Close your eyes and imagine yourself with a $1000 in a savings account. What if you had no other debt other than your house? Now add 3 to 6 months of income to that savings account. Think this is impossible? It isn’t, it is just not normal. A recent Harris poll showed that 1 out of 3 Americans age 18 to 33 do NOT have a personal savings. Oh, and 53% have zero for retirement. If you want to be different then start saving. If you want to make better decisions, then start saving. That’s right, you will make better choices if you are not in debt and have 3 to 6 months of savings piled up. So maybe we lack the statistical data to back this up, but follow me for a second.
Couple A has no savings and a few thousand in credit card debt, along with two student loan payments and two car payments. Oh, and they have a mortgage and some medical bills from the birth of their first child.

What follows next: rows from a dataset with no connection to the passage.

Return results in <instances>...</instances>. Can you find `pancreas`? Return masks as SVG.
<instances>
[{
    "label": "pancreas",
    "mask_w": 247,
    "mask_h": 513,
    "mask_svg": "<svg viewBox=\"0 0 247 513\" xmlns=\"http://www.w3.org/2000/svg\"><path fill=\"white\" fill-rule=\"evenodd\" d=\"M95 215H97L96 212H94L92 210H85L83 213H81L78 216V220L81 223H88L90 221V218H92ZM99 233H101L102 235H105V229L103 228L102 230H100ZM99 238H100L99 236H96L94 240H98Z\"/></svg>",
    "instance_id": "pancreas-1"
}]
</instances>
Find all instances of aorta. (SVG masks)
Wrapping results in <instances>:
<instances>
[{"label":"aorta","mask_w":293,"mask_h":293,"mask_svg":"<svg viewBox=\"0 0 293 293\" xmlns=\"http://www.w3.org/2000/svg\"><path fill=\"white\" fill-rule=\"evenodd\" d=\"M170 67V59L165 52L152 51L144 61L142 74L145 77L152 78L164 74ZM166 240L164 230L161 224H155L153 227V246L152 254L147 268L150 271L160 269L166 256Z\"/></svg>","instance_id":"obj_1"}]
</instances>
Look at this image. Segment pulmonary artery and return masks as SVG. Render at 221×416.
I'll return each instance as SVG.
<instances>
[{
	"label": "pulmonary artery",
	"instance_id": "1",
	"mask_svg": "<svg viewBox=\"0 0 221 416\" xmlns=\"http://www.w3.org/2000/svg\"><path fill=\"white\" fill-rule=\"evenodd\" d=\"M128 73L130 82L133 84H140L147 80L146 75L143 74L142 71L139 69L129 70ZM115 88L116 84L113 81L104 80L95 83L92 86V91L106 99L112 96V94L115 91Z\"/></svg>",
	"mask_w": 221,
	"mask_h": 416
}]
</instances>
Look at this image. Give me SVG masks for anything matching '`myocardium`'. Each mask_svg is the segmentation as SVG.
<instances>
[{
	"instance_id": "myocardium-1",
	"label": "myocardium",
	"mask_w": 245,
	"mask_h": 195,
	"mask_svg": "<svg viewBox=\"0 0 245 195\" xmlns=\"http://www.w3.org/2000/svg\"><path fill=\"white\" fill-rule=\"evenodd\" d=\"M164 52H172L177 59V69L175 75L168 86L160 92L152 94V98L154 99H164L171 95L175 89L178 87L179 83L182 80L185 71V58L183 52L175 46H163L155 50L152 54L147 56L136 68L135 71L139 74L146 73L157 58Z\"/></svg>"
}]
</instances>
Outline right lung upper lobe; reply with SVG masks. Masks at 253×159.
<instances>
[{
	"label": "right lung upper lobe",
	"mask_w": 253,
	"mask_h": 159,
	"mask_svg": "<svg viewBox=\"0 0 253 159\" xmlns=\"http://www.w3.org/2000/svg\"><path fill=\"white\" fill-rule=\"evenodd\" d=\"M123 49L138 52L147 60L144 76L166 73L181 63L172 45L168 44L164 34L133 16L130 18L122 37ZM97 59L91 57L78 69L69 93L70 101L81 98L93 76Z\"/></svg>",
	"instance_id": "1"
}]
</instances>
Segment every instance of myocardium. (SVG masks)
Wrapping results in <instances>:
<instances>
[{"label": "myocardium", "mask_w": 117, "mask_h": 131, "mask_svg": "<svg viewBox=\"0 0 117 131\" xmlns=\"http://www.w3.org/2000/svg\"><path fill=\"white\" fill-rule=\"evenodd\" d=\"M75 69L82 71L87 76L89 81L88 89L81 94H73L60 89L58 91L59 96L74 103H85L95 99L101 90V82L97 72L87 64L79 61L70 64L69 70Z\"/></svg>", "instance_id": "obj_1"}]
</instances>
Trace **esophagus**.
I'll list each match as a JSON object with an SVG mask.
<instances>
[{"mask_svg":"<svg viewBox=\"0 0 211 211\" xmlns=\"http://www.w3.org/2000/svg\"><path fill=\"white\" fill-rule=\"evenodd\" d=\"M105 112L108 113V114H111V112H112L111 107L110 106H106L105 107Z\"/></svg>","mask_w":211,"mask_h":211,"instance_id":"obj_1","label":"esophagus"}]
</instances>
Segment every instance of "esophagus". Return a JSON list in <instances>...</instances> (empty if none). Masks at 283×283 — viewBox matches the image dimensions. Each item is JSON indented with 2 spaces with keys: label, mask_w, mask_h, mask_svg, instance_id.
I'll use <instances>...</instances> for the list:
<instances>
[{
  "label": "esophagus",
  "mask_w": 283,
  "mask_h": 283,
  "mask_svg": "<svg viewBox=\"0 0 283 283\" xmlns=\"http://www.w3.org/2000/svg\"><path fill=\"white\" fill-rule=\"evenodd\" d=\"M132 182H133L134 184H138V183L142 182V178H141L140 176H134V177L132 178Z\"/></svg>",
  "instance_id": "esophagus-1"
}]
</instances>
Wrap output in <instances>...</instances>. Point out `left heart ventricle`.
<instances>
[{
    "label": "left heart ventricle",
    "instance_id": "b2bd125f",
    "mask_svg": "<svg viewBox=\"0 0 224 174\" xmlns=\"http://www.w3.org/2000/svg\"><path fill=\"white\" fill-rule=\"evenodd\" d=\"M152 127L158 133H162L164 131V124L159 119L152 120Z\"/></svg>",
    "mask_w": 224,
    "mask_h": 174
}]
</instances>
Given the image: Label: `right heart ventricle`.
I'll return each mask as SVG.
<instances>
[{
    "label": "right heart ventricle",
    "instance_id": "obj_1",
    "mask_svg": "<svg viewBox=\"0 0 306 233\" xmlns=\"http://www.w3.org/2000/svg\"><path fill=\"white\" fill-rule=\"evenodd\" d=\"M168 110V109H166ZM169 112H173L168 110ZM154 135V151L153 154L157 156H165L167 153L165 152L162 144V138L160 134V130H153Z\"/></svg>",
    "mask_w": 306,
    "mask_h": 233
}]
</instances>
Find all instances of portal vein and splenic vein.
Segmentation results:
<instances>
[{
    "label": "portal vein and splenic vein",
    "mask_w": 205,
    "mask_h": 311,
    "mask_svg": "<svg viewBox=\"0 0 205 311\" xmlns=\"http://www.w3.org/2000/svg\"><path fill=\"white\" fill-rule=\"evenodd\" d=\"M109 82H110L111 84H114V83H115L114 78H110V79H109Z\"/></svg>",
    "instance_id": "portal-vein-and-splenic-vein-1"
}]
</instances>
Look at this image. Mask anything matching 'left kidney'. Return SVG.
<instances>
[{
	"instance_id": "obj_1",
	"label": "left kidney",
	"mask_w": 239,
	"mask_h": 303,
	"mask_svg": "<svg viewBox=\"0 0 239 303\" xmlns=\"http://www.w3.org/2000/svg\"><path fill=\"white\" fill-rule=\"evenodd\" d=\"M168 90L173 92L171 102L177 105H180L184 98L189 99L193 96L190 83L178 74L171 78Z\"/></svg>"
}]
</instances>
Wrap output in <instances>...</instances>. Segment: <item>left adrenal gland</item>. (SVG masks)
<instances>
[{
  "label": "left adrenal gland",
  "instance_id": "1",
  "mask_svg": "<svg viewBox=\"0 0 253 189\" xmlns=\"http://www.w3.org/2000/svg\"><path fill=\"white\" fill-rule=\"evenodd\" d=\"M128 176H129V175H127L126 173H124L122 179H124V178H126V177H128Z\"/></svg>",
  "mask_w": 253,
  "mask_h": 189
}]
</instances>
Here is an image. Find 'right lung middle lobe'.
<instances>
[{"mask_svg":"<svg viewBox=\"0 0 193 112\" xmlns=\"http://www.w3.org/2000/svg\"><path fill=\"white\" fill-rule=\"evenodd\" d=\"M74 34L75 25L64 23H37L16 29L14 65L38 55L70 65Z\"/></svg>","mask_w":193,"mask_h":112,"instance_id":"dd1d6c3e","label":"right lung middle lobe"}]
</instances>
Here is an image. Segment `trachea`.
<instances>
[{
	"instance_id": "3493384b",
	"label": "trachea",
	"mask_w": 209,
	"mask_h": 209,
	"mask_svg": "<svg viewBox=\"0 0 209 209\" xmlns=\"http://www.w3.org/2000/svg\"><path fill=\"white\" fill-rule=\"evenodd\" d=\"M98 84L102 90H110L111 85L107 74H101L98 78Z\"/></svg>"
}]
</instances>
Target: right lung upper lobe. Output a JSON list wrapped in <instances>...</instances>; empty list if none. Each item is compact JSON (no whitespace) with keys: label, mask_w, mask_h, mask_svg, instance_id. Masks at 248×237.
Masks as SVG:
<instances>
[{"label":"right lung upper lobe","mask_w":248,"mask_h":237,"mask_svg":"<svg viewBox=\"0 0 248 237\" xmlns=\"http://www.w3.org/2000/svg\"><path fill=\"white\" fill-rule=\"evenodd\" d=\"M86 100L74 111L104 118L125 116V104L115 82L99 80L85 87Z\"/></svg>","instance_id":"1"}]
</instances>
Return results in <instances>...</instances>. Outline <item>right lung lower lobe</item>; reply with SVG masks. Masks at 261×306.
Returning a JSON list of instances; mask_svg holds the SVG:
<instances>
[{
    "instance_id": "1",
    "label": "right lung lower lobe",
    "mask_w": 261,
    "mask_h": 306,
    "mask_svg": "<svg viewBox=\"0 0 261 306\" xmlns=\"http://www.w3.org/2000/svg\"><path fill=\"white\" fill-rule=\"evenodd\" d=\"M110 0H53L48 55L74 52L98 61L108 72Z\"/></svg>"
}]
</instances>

Couple B has 3 to 6 months of savings and only a mortgage.
Even writing Couple B’s scenario was less complicated. However, Couple B did not just end up in this position they made some difficult choices to pay down these debts that Couple A has and started to save.

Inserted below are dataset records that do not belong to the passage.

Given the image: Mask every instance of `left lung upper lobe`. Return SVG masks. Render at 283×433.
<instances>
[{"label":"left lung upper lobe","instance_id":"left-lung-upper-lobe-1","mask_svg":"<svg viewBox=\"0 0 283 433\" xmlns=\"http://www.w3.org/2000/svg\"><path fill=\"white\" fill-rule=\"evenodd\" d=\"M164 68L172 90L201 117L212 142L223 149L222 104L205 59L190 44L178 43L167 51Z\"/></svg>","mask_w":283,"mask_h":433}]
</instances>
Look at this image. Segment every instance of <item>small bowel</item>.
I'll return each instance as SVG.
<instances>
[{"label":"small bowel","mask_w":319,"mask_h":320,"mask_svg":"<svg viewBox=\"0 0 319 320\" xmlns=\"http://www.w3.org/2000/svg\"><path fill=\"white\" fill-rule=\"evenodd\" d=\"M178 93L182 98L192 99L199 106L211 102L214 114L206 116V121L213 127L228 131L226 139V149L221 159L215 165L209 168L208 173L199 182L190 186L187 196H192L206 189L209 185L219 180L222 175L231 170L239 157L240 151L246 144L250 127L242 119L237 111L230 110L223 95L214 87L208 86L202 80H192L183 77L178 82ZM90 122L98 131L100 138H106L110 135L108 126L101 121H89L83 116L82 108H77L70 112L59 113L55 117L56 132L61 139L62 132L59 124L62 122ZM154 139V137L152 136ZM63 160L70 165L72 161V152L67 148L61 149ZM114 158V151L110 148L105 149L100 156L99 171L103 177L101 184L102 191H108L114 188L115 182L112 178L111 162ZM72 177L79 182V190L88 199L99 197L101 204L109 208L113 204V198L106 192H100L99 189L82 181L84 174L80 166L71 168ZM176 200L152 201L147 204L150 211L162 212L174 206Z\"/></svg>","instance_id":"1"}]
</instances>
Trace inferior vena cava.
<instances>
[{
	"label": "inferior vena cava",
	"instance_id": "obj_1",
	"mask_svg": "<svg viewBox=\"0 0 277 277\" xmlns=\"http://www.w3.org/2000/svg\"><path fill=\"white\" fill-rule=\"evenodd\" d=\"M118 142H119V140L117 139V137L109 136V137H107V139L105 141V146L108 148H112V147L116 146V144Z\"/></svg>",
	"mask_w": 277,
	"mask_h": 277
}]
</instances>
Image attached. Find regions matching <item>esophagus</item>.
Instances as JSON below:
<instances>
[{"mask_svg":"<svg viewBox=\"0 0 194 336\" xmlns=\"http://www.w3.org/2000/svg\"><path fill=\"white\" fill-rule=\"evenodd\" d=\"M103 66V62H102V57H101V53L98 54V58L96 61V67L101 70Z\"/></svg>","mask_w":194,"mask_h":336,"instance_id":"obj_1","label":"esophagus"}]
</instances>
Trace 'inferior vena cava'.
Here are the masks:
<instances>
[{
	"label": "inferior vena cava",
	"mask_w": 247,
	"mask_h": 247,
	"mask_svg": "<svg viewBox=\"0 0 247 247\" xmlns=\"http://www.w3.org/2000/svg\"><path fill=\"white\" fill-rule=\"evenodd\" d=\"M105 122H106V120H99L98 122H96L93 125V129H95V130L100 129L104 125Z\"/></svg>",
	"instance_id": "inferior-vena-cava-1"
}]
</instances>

Now let’s look at how each couple may come to a decision based on what we know.
Questions:
Can we afford a babysitter?
What if a car breaks down?
What if I loathe my job?
What if one gets laid off?
What about retirement savings?
You see no matter the situation you would much rather be in Couple B’s position. Your choices my not be any easier than if you were Couple A but how much better will your decisions be?